BERITA UTAMA

Jabatan Kepala BPK Perwakilan Provinsi Papua Barat Diserahterimakan

17 April 2018

Seremonial serah terima jabatan Kepala Badan Pemeriksa Keuangan (BPK) Perwakilan Provinsi Papua Barat dari Adi Sudibyo kepada Paula Henry Simatupang dilaksanakan di kantor BPK Perwakilan Provinsi Papua Barat, Selasa (17/4/18). Acara tersebut disaksikan oleh Anggota VI BPK, Harry Azhar Azis, Gubernur Papua Barat Dominggus Mandacandan, dan Wakil Gubernur Papua Barat, Mohamad Lakotani serta para pejabat struktural serta pelaksana di lingkungan BPK.

Anggota VI BPK dalam arahannya meminta Kepala Perwakilan yang baru untuk meneruskan program-program yang selama ini telah dirintis.
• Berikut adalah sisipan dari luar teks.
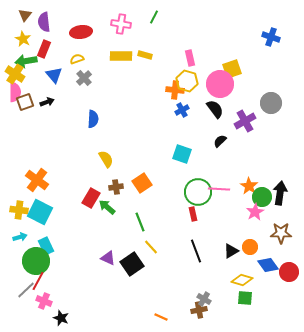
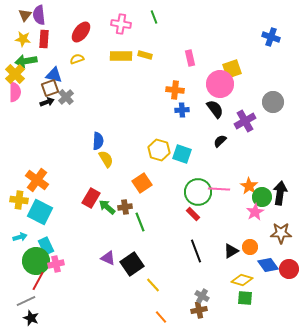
green line at (154, 17): rotated 48 degrees counterclockwise
purple semicircle at (44, 22): moved 5 px left, 7 px up
red ellipse at (81, 32): rotated 45 degrees counterclockwise
yellow star at (23, 39): rotated 21 degrees counterclockwise
red rectangle at (44, 49): moved 10 px up; rotated 18 degrees counterclockwise
yellow cross at (15, 74): rotated 12 degrees clockwise
blue triangle at (54, 75): rotated 36 degrees counterclockwise
gray cross at (84, 78): moved 18 px left, 19 px down
yellow hexagon at (187, 81): moved 28 px left, 69 px down
brown square at (25, 102): moved 25 px right, 14 px up
gray circle at (271, 103): moved 2 px right, 1 px up
blue cross at (182, 110): rotated 24 degrees clockwise
blue semicircle at (93, 119): moved 5 px right, 22 px down
brown cross at (116, 187): moved 9 px right, 20 px down
yellow cross at (19, 210): moved 10 px up
red rectangle at (193, 214): rotated 32 degrees counterclockwise
yellow line at (151, 247): moved 2 px right, 38 px down
red circle at (289, 272): moved 3 px up
gray line at (26, 290): moved 11 px down; rotated 18 degrees clockwise
gray cross at (204, 299): moved 2 px left, 3 px up
pink cross at (44, 301): moved 12 px right, 37 px up; rotated 35 degrees counterclockwise
orange line at (161, 317): rotated 24 degrees clockwise
black star at (61, 318): moved 30 px left
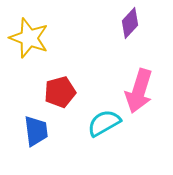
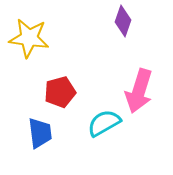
purple diamond: moved 7 px left, 2 px up; rotated 24 degrees counterclockwise
yellow star: rotated 12 degrees counterclockwise
blue trapezoid: moved 4 px right, 2 px down
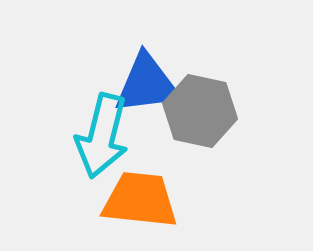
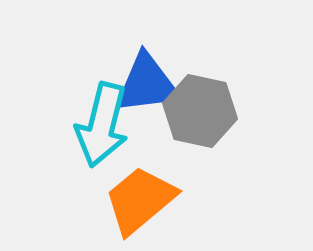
cyan arrow: moved 11 px up
orange trapezoid: rotated 46 degrees counterclockwise
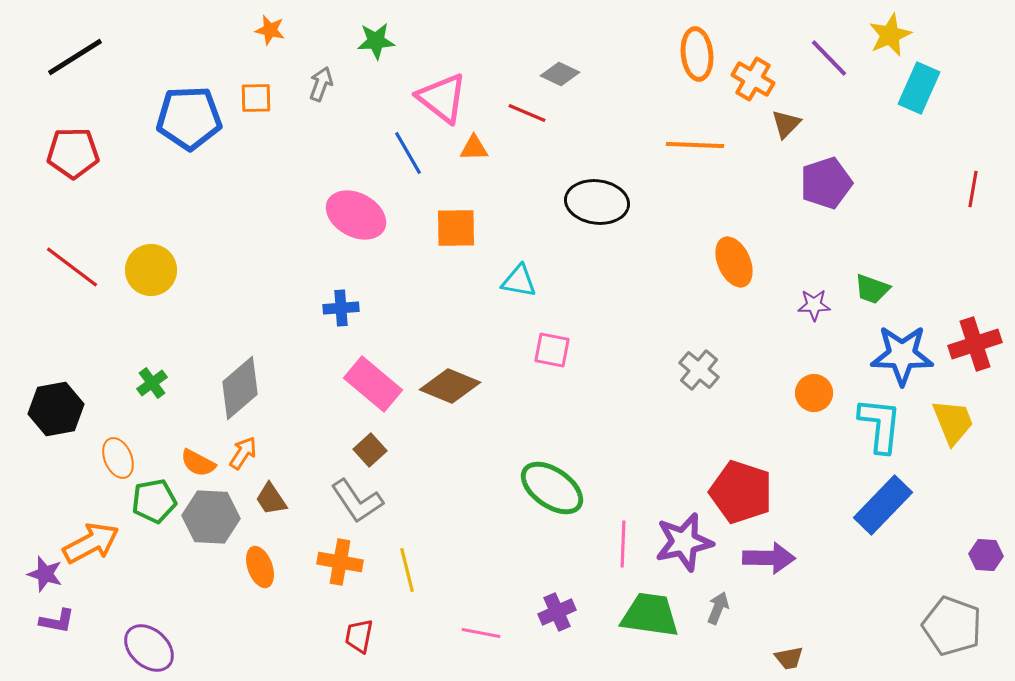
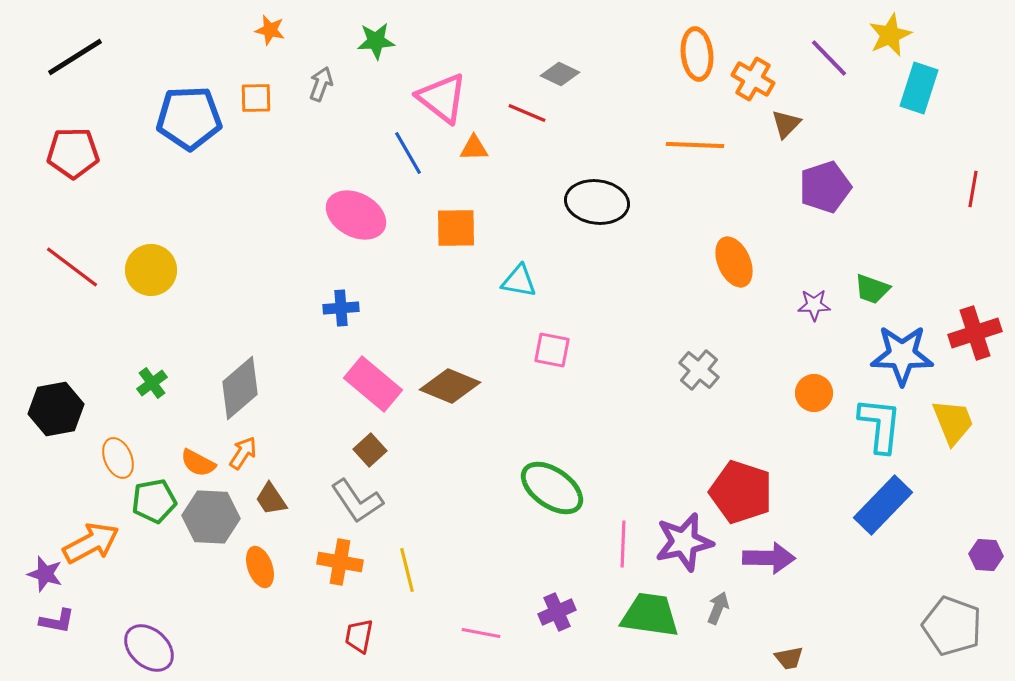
cyan rectangle at (919, 88): rotated 6 degrees counterclockwise
purple pentagon at (826, 183): moved 1 px left, 4 px down
red cross at (975, 344): moved 11 px up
Untuk itu, komunikasi yang sudah berjalan dengan baik antara BPK dengan pemangku kepentingan di Provinsi Papua Barat agar dapat ditingkatkan.

Pada kesempatan tersebut Anggota BPK menyinggung mengenai perolehan opini WTP (Wajar Tanpa Pengecualian) yang hendaknya dibarengi dengan kenaikan kesejahteraan. “Hendaknya opini WTP selalu dibarengi dengan kenaikan kesejahteraan warga di Provinsi Papua Barat” tegas Anggota VI BPK.

Namun demikian, dirinya juga menegaskan, bahwa opini yang didapat tidak dapat dijadikan tolak ukur pemerintah bebas korupsi. Namun hanya lebih pada laporan keuangan yang disajikan telah sesuai dengan standar akutansi pemerintah. Artinya, jika pengelolaan keuangannya baik, maka pemanfaatan anggarannya hendaknya benar digunakan untuk kesejahteraan rakyat. Untuk itu, menjadi catatan penting bahwa opini WTP harus linear dengan peningkatan kesejahteraan rakyat.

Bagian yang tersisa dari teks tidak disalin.